Congrès de la CGT : qui sont Marie Buisson, Céline Verzeletti et Olivier Mateu, les principaux candidats à la succession de Philippe Martinez ?
Son ultime bataille sera la réforme des retraites. Du moins en tant que patron de la CGT. Philippe Martinez, 61 ans début avril, passera le flambeau du secrétariat général de la deuxième plus grosse organisation syndicale française lors d'un congrès organisé à Clermont-Ferrand, du lundi 27 au vendredi 31 mars. Au printemps, il avait souhaité que Marie Buisson, secrétaire générale de la fédération de l'enseignement, de la recherche et de la culture de la CGT lui succède.
Cette candidature ne fait pas l'unanimité. Le secrétaire général de l'Union départementale des Bouches-du-Rhône, Olivier Mateu, a aussi fait connaître son ambition. Et le nom de Céline Verzeletti, co-secrétaire générale de l'Union fédérale des syndicats de l'Etat, est aussi soufflé par certaines fédérations.
Pour désigner un nouveau secrétaire général, les délégués représentant les différentes branches de la CGT éliront la commission exécutive, une sorte de direction élargie (50 membres).
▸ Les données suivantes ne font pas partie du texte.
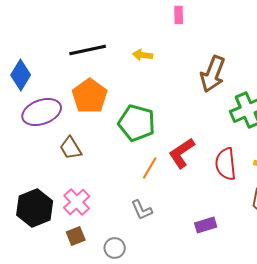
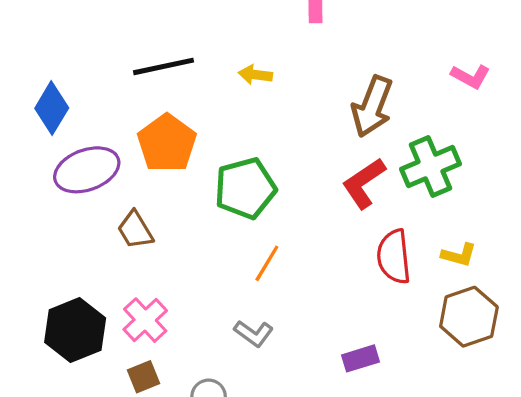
green pentagon: (137, 123) -> (245, 188), turned -30
red L-shape: (182, 153) -> (364, 183), moved
gray L-shape: (142, 210) -> (254, 333), turned -30

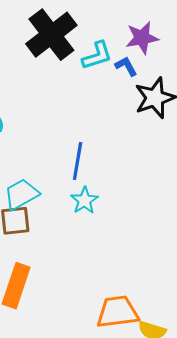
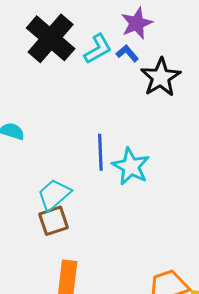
cyan star: (84, 200) -> (131, 166), moved, size x1.4

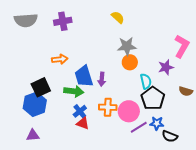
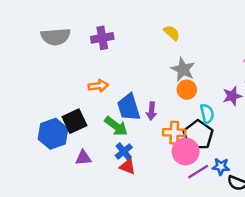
gray star: (127, 46) -> (183, 69), turned 30
green arrow: (74, 91) -> (116, 126), turned 30
black pentagon: (153, 98) -> (198, 135), moved
blue hexagon: (35, 104) -> (53, 134), moved
orange cross: (108, 107) -> (174, 133), moved
purple triangle: (33, 135) -> (83, 158), moved

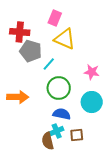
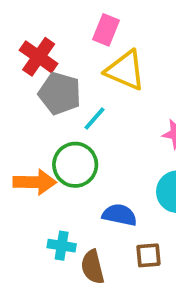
red cross: (20, 32) -> (39, 57), turned 30
green circle: (59, 88) -> (75, 165), moved
cyan cross: (57, 131) -> (62, 246), moved, turned 32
Le bureau et son secrétaire général, qui constituent la plus haute instance de direction (10 membres), seront ensuite élus au sein de cette commission exécutive par le comité confédéral national (130 membres) composé des secrétaires généraux des unions départementales et des fédérations. Avant cette échéance, franceinfo revient sur le profil des trois principaux candidats.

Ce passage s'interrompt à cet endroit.